The paper investigates how body and background information contribute to action recognition in humans and deep networks, and whether brain-inspired, category-selective architectures can yield more human-like performance. It demonstrates that standard single-stream networks tend to rely on background cues, while humans rely more on body pose; a brain-inspired two-stream architecture with separate body and scene processing improves accuracy and aligns with human performance patterns. Using the HAA500 dataset and a joint loss across body, background, and combined outputs, the study shows significant gains in generalization and more human-like responses, highlighting the value of domain-specific processing for robust action understanding. These findings advance cognitive neuroscience and machine learning by offering a practical, biologically inspired design principle for more accurate and generalizable action-recognition systems.

Abstract

Action recognition is also key for applications ranging from robotics to healthcare monitoring. Action information can be extracted from the body pose and movements, as well as from the background scene. However, the extent to which deep neural networks (DNNs) make use of information about the body and information about the background remains unclear.
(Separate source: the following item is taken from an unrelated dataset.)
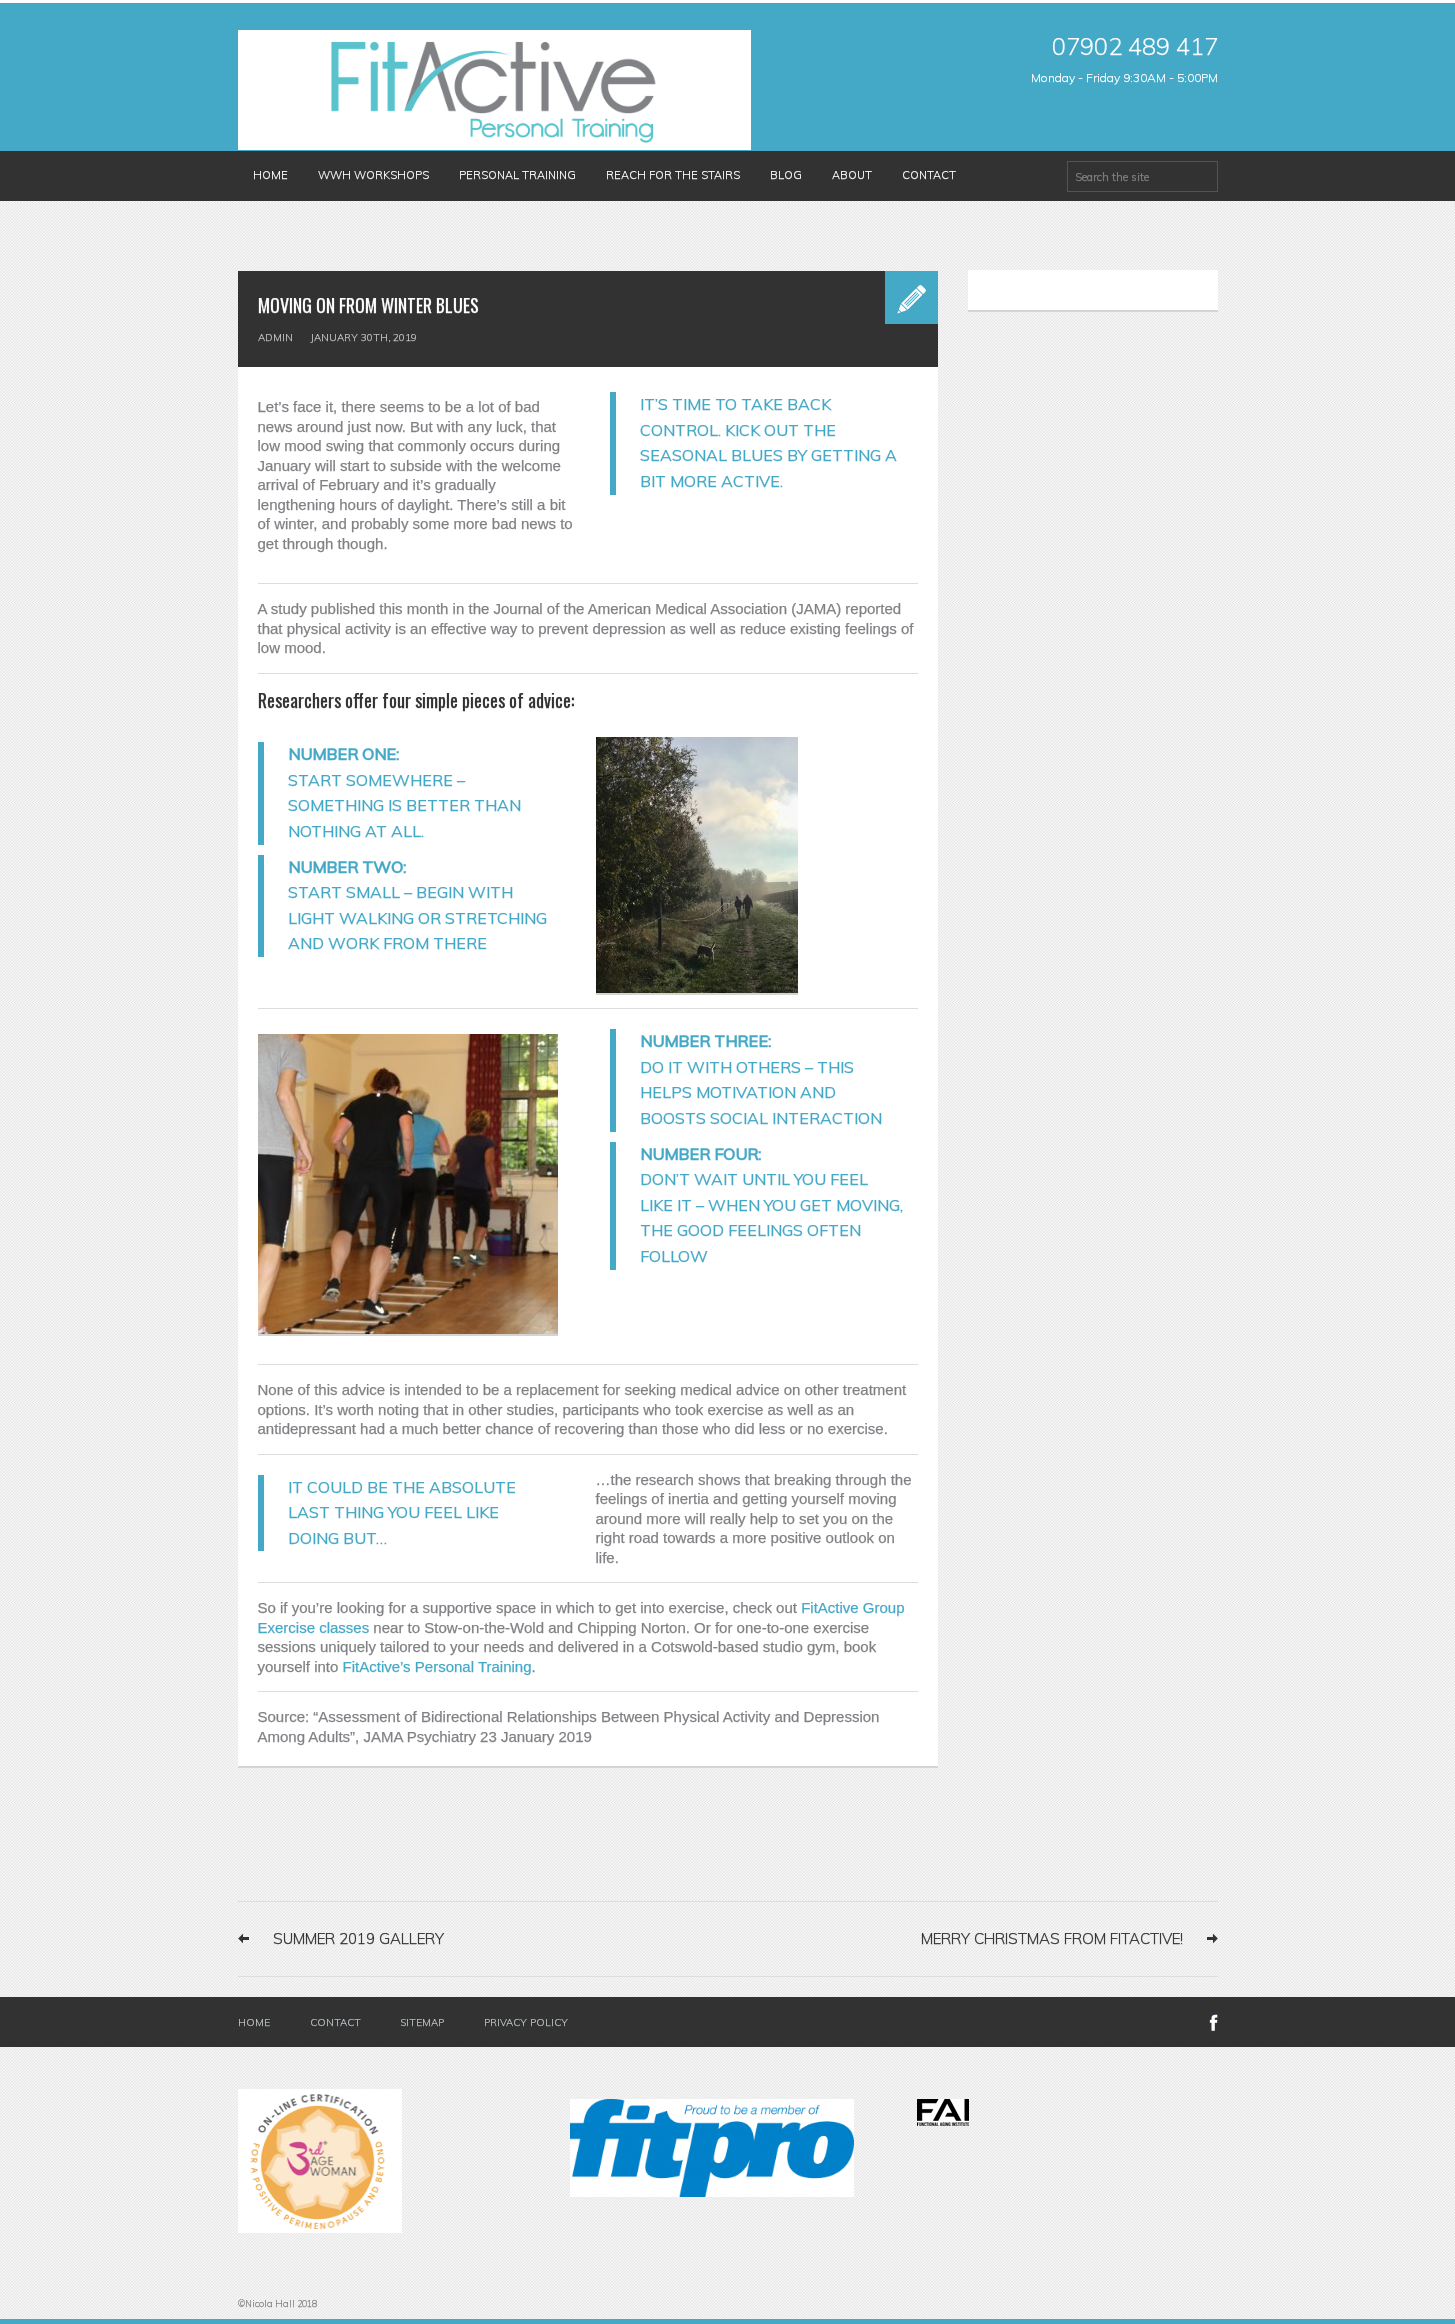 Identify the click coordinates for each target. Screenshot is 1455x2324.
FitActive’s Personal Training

Since these two sources of information may be correlated within a training dataset, DNNs might learn to rely predominantly on one of them, without taking full advantage of the other. Unlike DNNs, humans have domain-specific brain regions selective for perceiving bodies, and regions selective for perceiving scenes. The present work tests whether humans are thus more effective at extracting information from both body and background, and whether building brain-inspired deep network architectures with separate domain-specific streams for body and scene perception endows them with more human-like performance. We first demonstrate that DNNs trained using the HAA500 dataset perform almost as accurately on versions of the stimuli that show both body and background and on versions of the stimuli from which the body was removed, but are at chance-level for versions of the stimuli from which the background was removed. Conversely, human participants (N=28) can recognize the same set of actions accurately with all three versions of the stimuli, and perform significantly better on stimuli that show only the body than on stimuli that show only the background. Finally, we implement and test a novel architecture patterned after domain specificity in the brain with separate streams to process body and background information. We show that 1) this architecture improves action recognition performance, and 2) its accuracy across different versions of the stimuli follows a pattern that matches more closely the pattern of accuracy observed in human participants.

Paper Structure

This paper contains 18 sections, 1 equation, 5 figures, 3 tables.

Figures (5)

  • Figure 1: Comparison between network trained using original frames (Baseline:frames model), human results and brain-inspired two stream network (DomainNet:frames). Baseline:frames model performs similarly well when tested using original (ORIG) or background-only (BG.) frames, and at chance-level when tested using body-only (Body) frames. Conversely human participants (N=28) perform similarly well when tested using original and body-only stimuli, with lower performance during background-only trials. Our architecture, patterned after domain-specific pathways in the brain - exhibits 1) higher accuracies across all versions of the stimuli (original, background-only, body-only) and 2) Performs similarly well when tested using original or body-only frames similar to human participants. Note: In order to facilitate results comparison, network accuracy was calculated considering only the categories and answer choices that were available to human participants (50 categories, 5 answer choices).
  • Figure S1: Example stimuli.
  • Figure S2: Example frame and corresponding flow used to train Baseline:frames+flows model
  • Figure S3: Example frames and corresponding flows used to train DomainNet:frames+flows model
  • Figure S4: Training dynamics for networks tested. Training loss and training accuracy for both Baseline model and DomainNet converged in fewer than 20 epochs.